The in vivo shape of the placenta is determined by the curved surface of the uterine wall to which it is attached during pregnancy. This presents significant challenges for interpretation of the MRI scans. No common standard exists for visualizing the functional or anatomical images of the placenta whose in vivo shape and location of attachment to the uterine wall vary greatly across subjects. We present a novel algorithm for mapping the placental shape observed in an MRI scan to a flattened template that resembles the organ’s well-studied ex vivo flattened shape, to alleviate visualization challenges during in vivo examination and to facilitate clinical research and development of placental health biomarkers. Our work offers the first step toward developing a common coordinate system to enable statistical analysis.

We build on state-of-the-art mesh parameterization methods to represent and estimate the deformation of the placenta onto a template. Mesh parameterization is a topic of active research in geometry processing for mapping surfaces to canonical domains such as planes or spheres while guaranteeing desirable properties of the mapping such as injectivity [8,10]. When applied to cortical mapping, this parameterization facilitates visualization and population studies [2,12,13]. The formulation may estimate the optimal map by minimizing a cost function that penalizes areal distortion [13], changes in geodesic distance [2], or more commonly a combination of different distortion measures [12]. In contrast to the inherently two-dimensional (2D) cortex however, the placenta is a fully three-dimensional (3D) organ. Image information along the depth direction from the maternal to the fetal side of the placenta is important for characterizing function. The parameterization must therefore map the entire volume.

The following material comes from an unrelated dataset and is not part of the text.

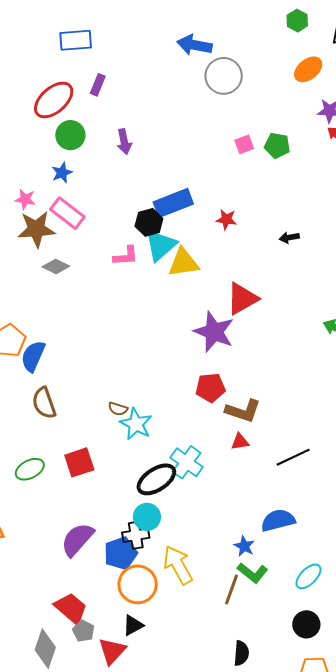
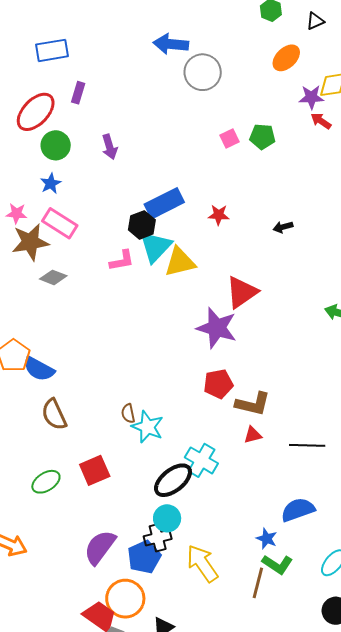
blue semicircle: (33, 356) -> (39, 369), turned -80
brown semicircle: (118, 409) -> (128, 413), turned 66
black line: (293, 457) -> (307, 445), turned 32
orange circle: (138, 584) -> (125, 599), moved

In placenta imaging, a method for placental flattening has been recently demonstrated [6]. Their algorithm represents the placenta as a stack of parallel surfaces spanning the thickness of the organ. Each surface is flattened separately by mapping the boundary to a disk with each interior vertex moved to the average of its neighbors. This approach is limited in two ways. First, the lack of correspondence across surfaces throughout the volume results in through-plane artifacts, distorting important depth-wise information. Second, due to the variability in placental shape, constraining the mapping to a fixed boundary results in high distortion. In contrast, our method computes a continuous volumetric mapping with free boundary that ensures uniform consistency throughout the volume and enables explicit control of the resulting deformation.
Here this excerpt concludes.